INFORMATION SUPPLIED ▸
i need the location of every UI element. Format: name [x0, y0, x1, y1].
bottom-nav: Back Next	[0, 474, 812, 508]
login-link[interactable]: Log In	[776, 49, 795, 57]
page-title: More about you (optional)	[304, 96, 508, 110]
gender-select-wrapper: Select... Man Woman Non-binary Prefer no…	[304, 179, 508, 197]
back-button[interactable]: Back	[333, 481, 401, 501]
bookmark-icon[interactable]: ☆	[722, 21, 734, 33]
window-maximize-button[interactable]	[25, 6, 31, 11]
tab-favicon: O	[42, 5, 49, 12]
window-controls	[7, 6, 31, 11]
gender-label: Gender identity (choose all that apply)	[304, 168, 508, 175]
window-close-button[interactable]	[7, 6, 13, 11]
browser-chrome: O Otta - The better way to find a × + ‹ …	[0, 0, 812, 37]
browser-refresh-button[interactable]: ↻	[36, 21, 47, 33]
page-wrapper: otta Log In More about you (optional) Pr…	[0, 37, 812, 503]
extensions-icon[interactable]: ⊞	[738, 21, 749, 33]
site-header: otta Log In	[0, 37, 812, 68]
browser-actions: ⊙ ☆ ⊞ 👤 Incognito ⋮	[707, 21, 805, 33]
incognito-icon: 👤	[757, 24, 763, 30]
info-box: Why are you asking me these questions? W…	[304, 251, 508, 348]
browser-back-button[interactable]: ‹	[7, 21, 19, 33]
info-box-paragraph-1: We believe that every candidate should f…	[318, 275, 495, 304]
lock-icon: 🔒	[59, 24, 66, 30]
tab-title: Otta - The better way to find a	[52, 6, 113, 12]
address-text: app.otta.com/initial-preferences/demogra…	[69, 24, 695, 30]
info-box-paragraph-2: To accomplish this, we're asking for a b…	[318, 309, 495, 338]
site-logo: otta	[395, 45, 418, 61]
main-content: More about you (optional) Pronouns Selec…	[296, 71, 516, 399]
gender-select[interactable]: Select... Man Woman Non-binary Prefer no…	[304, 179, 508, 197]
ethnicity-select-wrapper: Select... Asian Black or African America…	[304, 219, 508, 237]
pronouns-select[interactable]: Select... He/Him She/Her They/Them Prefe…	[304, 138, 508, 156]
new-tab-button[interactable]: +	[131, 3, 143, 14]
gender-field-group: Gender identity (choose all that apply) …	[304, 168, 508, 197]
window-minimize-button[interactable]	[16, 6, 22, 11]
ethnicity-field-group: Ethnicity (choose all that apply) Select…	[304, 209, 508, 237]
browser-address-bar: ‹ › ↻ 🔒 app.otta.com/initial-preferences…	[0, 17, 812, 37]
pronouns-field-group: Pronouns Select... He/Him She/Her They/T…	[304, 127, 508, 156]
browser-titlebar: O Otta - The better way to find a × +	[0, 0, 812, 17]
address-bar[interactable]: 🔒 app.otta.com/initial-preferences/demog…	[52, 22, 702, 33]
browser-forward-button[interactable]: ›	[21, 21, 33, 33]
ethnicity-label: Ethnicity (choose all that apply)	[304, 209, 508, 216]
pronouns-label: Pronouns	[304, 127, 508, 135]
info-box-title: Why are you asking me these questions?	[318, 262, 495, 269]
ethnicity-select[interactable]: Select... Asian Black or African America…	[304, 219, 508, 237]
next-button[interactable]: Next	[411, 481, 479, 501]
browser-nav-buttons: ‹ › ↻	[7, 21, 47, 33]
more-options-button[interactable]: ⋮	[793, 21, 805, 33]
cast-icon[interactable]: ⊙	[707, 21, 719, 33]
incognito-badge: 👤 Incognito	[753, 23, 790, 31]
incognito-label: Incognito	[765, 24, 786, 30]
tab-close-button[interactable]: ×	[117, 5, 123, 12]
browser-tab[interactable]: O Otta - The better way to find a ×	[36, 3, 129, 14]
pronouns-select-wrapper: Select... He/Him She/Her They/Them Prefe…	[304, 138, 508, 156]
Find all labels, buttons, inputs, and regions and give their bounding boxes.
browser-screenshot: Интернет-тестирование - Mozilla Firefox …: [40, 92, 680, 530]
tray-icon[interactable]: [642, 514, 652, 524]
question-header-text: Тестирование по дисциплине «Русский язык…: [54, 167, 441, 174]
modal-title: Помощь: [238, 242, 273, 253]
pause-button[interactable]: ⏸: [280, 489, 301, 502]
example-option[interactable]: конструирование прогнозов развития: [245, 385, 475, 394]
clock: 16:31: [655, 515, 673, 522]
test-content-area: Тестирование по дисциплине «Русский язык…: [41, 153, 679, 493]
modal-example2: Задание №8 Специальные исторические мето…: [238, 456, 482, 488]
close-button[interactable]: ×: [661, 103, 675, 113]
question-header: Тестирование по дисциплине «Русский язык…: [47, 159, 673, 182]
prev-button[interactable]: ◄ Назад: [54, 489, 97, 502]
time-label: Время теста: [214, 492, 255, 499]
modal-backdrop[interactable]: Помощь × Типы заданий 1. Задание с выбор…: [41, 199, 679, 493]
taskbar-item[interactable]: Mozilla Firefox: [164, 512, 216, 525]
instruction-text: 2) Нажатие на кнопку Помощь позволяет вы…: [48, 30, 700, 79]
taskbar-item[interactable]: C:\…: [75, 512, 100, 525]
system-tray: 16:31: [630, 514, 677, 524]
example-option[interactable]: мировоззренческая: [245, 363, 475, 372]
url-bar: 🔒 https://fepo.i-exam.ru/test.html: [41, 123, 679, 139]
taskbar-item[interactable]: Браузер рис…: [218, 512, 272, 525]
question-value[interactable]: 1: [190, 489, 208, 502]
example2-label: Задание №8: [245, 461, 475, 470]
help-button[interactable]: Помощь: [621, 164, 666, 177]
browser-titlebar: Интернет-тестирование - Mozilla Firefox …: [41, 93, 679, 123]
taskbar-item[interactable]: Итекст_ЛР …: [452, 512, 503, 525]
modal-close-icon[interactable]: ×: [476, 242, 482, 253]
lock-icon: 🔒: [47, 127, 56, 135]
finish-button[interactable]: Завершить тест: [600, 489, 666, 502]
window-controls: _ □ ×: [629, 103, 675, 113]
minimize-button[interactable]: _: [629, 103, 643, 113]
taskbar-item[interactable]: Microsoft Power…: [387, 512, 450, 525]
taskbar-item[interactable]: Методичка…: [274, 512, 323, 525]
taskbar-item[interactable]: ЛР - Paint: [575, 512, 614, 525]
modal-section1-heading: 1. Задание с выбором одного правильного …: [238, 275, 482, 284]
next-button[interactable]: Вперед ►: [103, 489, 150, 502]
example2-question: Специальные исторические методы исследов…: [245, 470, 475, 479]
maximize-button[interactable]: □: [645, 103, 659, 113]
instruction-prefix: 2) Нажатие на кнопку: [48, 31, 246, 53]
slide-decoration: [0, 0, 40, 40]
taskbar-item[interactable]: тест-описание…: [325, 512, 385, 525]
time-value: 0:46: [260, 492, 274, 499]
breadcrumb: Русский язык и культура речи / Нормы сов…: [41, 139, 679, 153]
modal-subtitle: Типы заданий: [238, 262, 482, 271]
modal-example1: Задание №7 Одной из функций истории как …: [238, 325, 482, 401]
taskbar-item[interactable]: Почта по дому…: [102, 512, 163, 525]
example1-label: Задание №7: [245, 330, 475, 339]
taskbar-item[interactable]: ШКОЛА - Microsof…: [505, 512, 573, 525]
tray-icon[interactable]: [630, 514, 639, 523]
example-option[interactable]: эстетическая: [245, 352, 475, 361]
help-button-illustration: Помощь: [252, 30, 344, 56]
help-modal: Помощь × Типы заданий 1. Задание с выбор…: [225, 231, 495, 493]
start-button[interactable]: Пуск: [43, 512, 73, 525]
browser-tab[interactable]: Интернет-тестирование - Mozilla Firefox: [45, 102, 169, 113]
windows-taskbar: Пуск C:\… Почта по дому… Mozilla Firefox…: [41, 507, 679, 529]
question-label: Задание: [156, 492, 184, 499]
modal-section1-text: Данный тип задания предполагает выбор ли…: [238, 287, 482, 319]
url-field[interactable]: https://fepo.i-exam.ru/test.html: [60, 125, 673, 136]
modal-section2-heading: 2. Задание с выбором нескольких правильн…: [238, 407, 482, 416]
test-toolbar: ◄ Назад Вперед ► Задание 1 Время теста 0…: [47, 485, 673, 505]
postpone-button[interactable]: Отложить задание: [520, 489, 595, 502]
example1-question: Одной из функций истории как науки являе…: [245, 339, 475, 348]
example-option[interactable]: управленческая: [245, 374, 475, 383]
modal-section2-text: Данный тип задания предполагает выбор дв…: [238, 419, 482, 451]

WORK REQUEST ▸ For each line in the data that contains the string "header", give a copy of that line.

ANSWER FOR THE TASK ▸
site-header: otta Log In	[0, 37, 812, 68]
question-header-text: Тестирование по дисциплине «Русский язык…: [54, 167, 441, 174]
question-header: Тестирование по дисциплине «Русский язык…: [47, 159, 673, 182]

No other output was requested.